What you are asked to do:
Scan the material for the string "carry" and copy out every line in which it occurs.

--

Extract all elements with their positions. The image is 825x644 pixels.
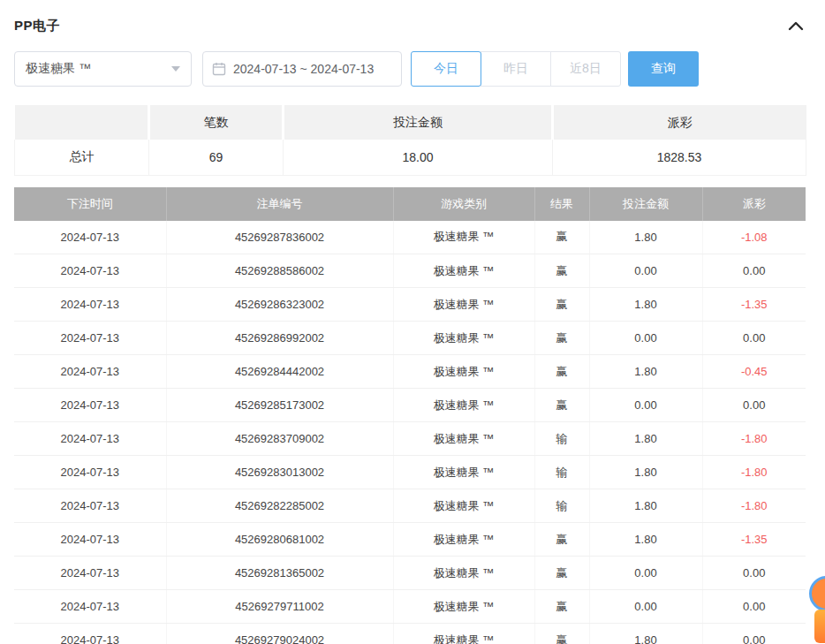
table-cell: -1.80	[702, 489, 806, 523]
column-header: 投注金额	[589, 187, 702, 221]
table-cell: 45269283709002	[166, 422, 393, 456]
table-cell: 极速糖果 ™	[393, 590, 534, 624]
report-panel: PP电子 极速糖果 ™ 2024-07-13 ~ 2	[0, 0, 825, 644]
table-row: 2024-07-1345269281365002极速糖果 ™赢0.000.00	[14, 557, 806, 590]
table-cell: 45269286323002	[166, 288, 393, 322]
today-button[interactable]: 今日	[411, 51, 481, 87]
table-cell: 0.00	[702, 557, 806, 590]
table-row: 2024-07-1345269282285002极速糖果 ™输1.80-1.80	[14, 489, 806, 523]
table-cell: 1.80	[589, 456, 702, 489]
table-row: 2024-07-1345269286992002极速糖果 ™赢0.000.00	[14, 322, 806, 355]
table-cell: 45269282285002	[166, 489, 393, 523]
table-cell: 0.00	[702, 322, 806, 355]
table-cell: 1.80	[589, 523, 702, 557]
table-cell: 极速糖果 ™	[393, 456, 534, 489]
table-row: 2024-07-1345269284442002极速糖果 ™赢1.80-0.45	[14, 355, 806, 389]
column-header: 结果	[534, 187, 589, 221]
bet-records-table: 下注时间注单编号游戏类别结果投注金额派彩 2024-07-13452692878…	[14, 187, 806, 644]
last8days-button[interactable]: 近8日	[550, 51, 621, 87]
table-row: 2024-07-1345269286323002极速糖果 ™赢1.80-1.35	[14, 288, 806, 322]
table-cell: 45269286992002	[166, 322, 393, 355]
table-cell: 2024-07-13	[14, 557, 166, 590]
table-cell: 2024-07-13	[14, 221, 166, 254]
table-cell: 1.80	[589, 624, 702, 644]
table-cell: 极速糖果 ™	[393, 322, 534, 355]
table-cell: 极速糖果 ™	[393, 557, 534, 590]
table-cell: 输	[534, 422, 589, 456]
summary-header-count: 笔数	[149, 105, 284, 140]
column-header: 注单编号	[166, 187, 393, 221]
table-row: 2024-07-1345269280681002极速糖果 ™赢1.80-1.35	[14, 523, 806, 557]
table-cell: -1.80	[702, 456, 806, 489]
filter-bar: 极速糖果 ™ 2024-07-13 ~ 2024-07-13 今日 昨日 近8日…	[14, 51, 806, 87]
calendar-icon	[212, 62, 226, 76]
table-header-row: 下注时间注单编号游戏类别结果投注金额派彩	[14, 187, 806, 221]
table-cell: 2024-07-13	[14, 288, 166, 322]
summary-header-bet-amount: 投注金额	[284, 105, 553, 140]
table-cell: 2024-07-13	[14, 489, 166, 523]
table-cell: 2024-07-13	[14, 422, 166, 456]
table-cell: 极速糖果 ™	[393, 389, 534, 422]
table-cell: 2024-07-13	[14, 389, 166, 422]
table-cell: 极速糖果 ™	[393, 288, 534, 322]
table-cell: 2024-07-13	[14, 523, 166, 557]
table-cell: 极速糖果 ™	[393, 489, 534, 523]
table-cell: 赢	[534, 355, 589, 389]
table-cell: 0.00	[702, 389, 806, 422]
table-cell: 2024-07-13	[14, 590, 166, 624]
table-cell: 0.00	[702, 624, 806, 644]
table-cell: 极速糖果 ™	[393, 355, 534, 389]
table-cell: 输	[534, 489, 589, 523]
table-cell: -1.35	[702, 288, 806, 322]
table-cell: 1.80	[589, 355, 702, 389]
table-cell: -1.35	[702, 523, 806, 557]
table-cell: 0.00	[702, 590, 806, 624]
table-cell: 45269284442002	[166, 355, 393, 389]
table-cell: 45269279024002	[166, 624, 393, 644]
panel-header: PP电子	[14, 12, 806, 39]
table-cell: 0.00	[589, 322, 702, 355]
table-body: 2024-07-1345269287836002极速糖果 ™赢1.80-1.08…	[14, 221, 806, 644]
table-cell: 45269283013002	[166, 456, 393, 489]
table-cell: 赢	[534, 288, 589, 322]
table-row: 2024-07-1345269288586002极速糖果 ™赢0.000.00	[14, 254, 806, 288]
table-cell: 赢	[534, 254, 589, 288]
table-cell: 45269279711002	[166, 590, 393, 624]
query-button[interactable]: 查询	[628, 51, 699, 87]
collapse-panel-button[interactable]	[786, 19, 806, 33]
table-cell: 45269287836002	[166, 221, 393, 254]
table-cell: 赢	[534, 523, 589, 557]
page-title: PP电子	[14, 18, 60, 34]
table-cell: -1.08	[702, 221, 806, 254]
table-cell: 极速糖果 ™	[393, 422, 534, 456]
table-cell: 45269281365002	[166, 557, 393, 590]
table-cell: 1.80	[589, 221, 702, 254]
table-cell: 1.80	[589, 288, 702, 322]
table-cell: 极速糖果 ™	[393, 523, 534, 557]
table-row: 2024-07-1345269285173002极速糖果 ™赢0.000.00	[14, 389, 806, 422]
table-cell: 赢	[534, 624, 589, 644]
table-cell: 0.00	[589, 590, 702, 624]
game-select-value: 极速糖果 ™	[26, 61, 91, 77]
table-cell: -1.80	[702, 422, 806, 456]
summary-total-label: 总计	[15, 140, 149, 175]
activity-float-icon[interactable]	[814, 610, 825, 643]
table-cell: -0.45	[702, 355, 806, 389]
table-row: 2024-07-1345269283013002极速糖果 ™输1.80-1.80	[14, 456, 806, 489]
table-cell: 极速糖果 ™	[393, 624, 534, 644]
summary-table: 笔数 投注金额 派彩 总计 69 18.00 1828.53	[14, 105, 806, 176]
table-cell: 赢	[534, 557, 589, 590]
summary-total-row: 总计 69 18.00 1828.53	[15, 140, 806, 175]
table-cell: 赢	[534, 221, 589, 254]
game-select[interactable]: 极速糖果 ™	[14, 51, 192, 87]
table-cell: 极速糖果 ™	[393, 221, 534, 254]
table-cell: 0.00	[589, 254, 702, 288]
table-cell: 45269285173002	[166, 389, 393, 422]
table-cell: 0.00	[589, 389, 702, 422]
chevron-up-icon	[788, 20, 804, 31]
table-cell: 极速糖果 ™	[393, 254, 534, 288]
summary-total-payout: 1828.53	[553, 140, 806, 175]
date-range-picker[interactable]: 2024-07-13 ~ 2024-07-13	[202, 51, 402, 87]
table-cell: 赢	[534, 322, 589, 355]
yesterday-button[interactable]: 昨日	[481, 51, 551, 87]
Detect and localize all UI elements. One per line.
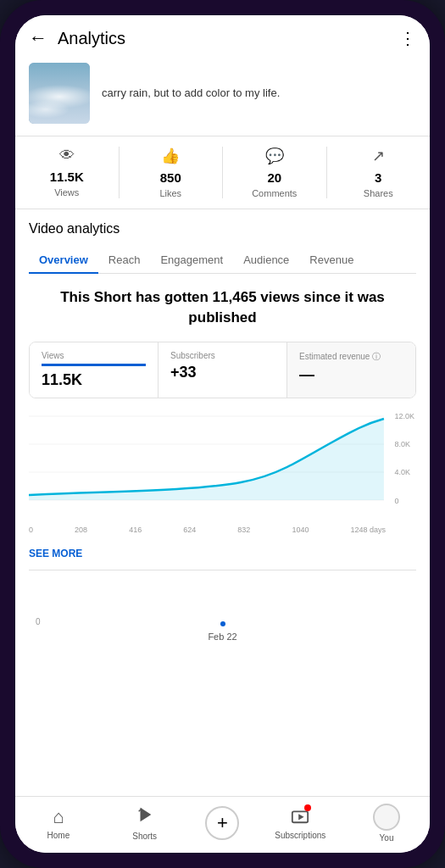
- metric-rev-label: Estimated revenue ⓘ: [299, 351, 403, 363]
- x-label-208: 208: [75, 526, 87, 534]
- tab-reach[interactable]: Reach: [98, 247, 151, 273]
- shorts-icon: [136, 805, 154, 829]
- video-description: carry rain, but to add color to my life.: [102, 86, 280, 101]
- phone-frame: ← Analytics ⋮ carry rain, but to add col…: [0, 0, 445, 868]
- lower-x-label: Feb 22: [29, 630, 416, 642]
- views-chart: [29, 412, 416, 505]
- likes-label: Likes: [159, 188, 181, 198]
- likes-value: 850: [160, 170, 181, 185]
- chart-svg-container: 12.0K 8.0K 4.0K 0: [29, 412, 416, 522]
- x-label-1248: 1248 days: [350, 526, 386, 534]
- nav-shorts-label: Shorts: [132, 832, 157, 841]
- tab-overview[interactable]: Overview: [29, 247, 98, 273]
- y-label-0: 0: [394, 497, 414, 505]
- views-icon: 👁: [59, 147, 75, 164]
- x-label-624: 624: [183, 526, 196, 534]
- metric-views-value: 11.5K: [42, 364, 146, 389]
- home-icon: ⌂: [53, 806, 64, 828]
- lower-chart-area: 0: [29, 579, 416, 630]
- metric-subscribers: Subscribers +33: [159, 342, 287, 398]
- y-label-12k: 12.0K: [394, 412, 414, 420]
- nav-shorts[interactable]: Shorts: [120, 805, 170, 841]
- see-more-button[interactable]: SEE MORE: [29, 541, 416, 570]
- chart-area: 12.0K 8.0K 4.0K 0 0 208 416 624 832 1040…: [29, 412, 416, 541]
- nav-subs-label: Subscriptions: [275, 831, 325, 840]
- tab-engagement[interactable]: Engagement: [150, 247, 233, 273]
- tab-revenue[interactable]: Revenue: [299, 247, 364, 273]
- analytics-section-title: Video analytics: [29, 221, 416, 236]
- subscriptions-icon: [291, 806, 309, 828]
- views-label: Views: [54, 187, 79, 198]
- video-thumbnail: [29, 63, 90, 124]
- chart-x-labels: 0 208 416 624 832 1040 1248 days: [29, 522, 416, 534]
- shares-label: Shares: [364, 188, 393, 198]
- stat-shares: ↗ 3 Shares: [327, 147, 431, 198]
- y-label-4k: 4.0K: [394, 468, 414, 476]
- shares-value: 3: [375, 170, 381, 185]
- phone-screen: ← Analytics ⋮ carry rain, but to add col…: [15, 15, 430, 853]
- nav-home-label: Home: [47, 831, 70, 840]
- likes-icon: 👍: [161, 147, 180, 165]
- lower-chart-dot: [220, 621, 225, 626]
- shares-icon: ↗: [372, 147, 385, 165]
- you-avatar: [373, 804, 400, 831]
- metric-views-label: Views: [42, 351, 146, 360]
- back-icon[interactable]: ←: [29, 27, 47, 49]
- metric-subs-label: Subscribers: [170, 351, 275, 360]
- comments-label: Comments: [252, 188, 297, 198]
- x-label-1040: 1040: [292, 526, 309, 534]
- nav-home[interactable]: ⌂ Home: [33, 806, 84, 840]
- metric-views: Views 11.5K: [30, 342, 159, 398]
- x-label-416: 416: [129, 526, 142, 534]
- svg-marker-4: [140, 808, 151, 822]
- y-label-8k: 8.0K: [394, 440, 414, 448]
- analytics-tabs: Overview Reach Engagement Audience Reven…: [29, 247, 416, 274]
- nav-add-button[interactable]: +: [205, 806, 239, 840]
- page-title: Analytics: [58, 29, 125, 48]
- stat-comments: 💬 20 Comments: [223, 147, 327, 198]
- analytics-section: Video analytics Overview Reach Engagemen…: [15, 209, 430, 796]
- nav-you-label: You: [380, 833, 394, 843]
- metric-rev-value: —: [299, 366, 403, 384]
- video-info: carry rain, but to add color to my life.: [15, 56, 430, 136]
- stats-row: 👁 11.5K Views 👍 850 Likes 💬 20 Comments …: [15, 136, 430, 209]
- more-options-icon[interactable]: ⋮: [399, 28, 416, 48]
- tab-audience[interactable]: Audience: [233, 247, 299, 273]
- header: ← Analytics ⋮: [15, 15, 430, 56]
- nav-you[interactable]: You: [361, 804, 412, 843]
- comments-icon: 💬: [265, 147, 284, 165]
- stat-likes: 👍 850 Likes: [120, 147, 224, 198]
- x-label-832: 832: [237, 526, 250, 534]
- nav-subscriptions[interactable]: Subscriptions: [275, 806, 325, 840]
- metric-revenue: Estimated revenue ⓘ —: [287, 342, 415, 398]
- stat-views: 👁 11.5K Views: [15, 147, 120, 198]
- lower-chart: 0 Feb 22: [29, 570, 416, 650]
- thumbnail-image: [29, 63, 90, 124]
- metrics-row: Views 11.5K Subscribers +33 Estimated re…: [29, 342, 416, 398]
- views-value: 11.5K: [50, 170, 84, 184]
- comments-value: 20: [267, 170, 281, 185]
- info-icon[interactable]: ⓘ: [372, 352, 381, 361]
- lower-chart-zero: 0: [36, 617, 41, 626]
- x-label-0: 0: [29, 526, 33, 534]
- chart-y-labels: 12.0K 8.0K 4.0K 0: [394, 412, 416, 505]
- bottom-nav: ⌂ Home Shorts +: [15, 796, 430, 853]
- metric-subs-value: +33: [170, 364, 275, 381]
- analytics-headline: This Short has gotten 11,465 views since…: [37, 287, 408, 328]
- svg-marker-7: [298, 814, 303, 820]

--

Answer space:
- video-description: carry rain, but to add color to my life.: [102, 86, 280, 101]
- phone-frame: ← Analytics ⋮ carry rain, but to add col…: [0, 0, 445, 868]
- phone-screen: ← Analytics ⋮ carry rain, but to add col…: [15, 15, 430, 853]
- video-info: carry rain, but to add color to my life.: [15, 56, 430, 136]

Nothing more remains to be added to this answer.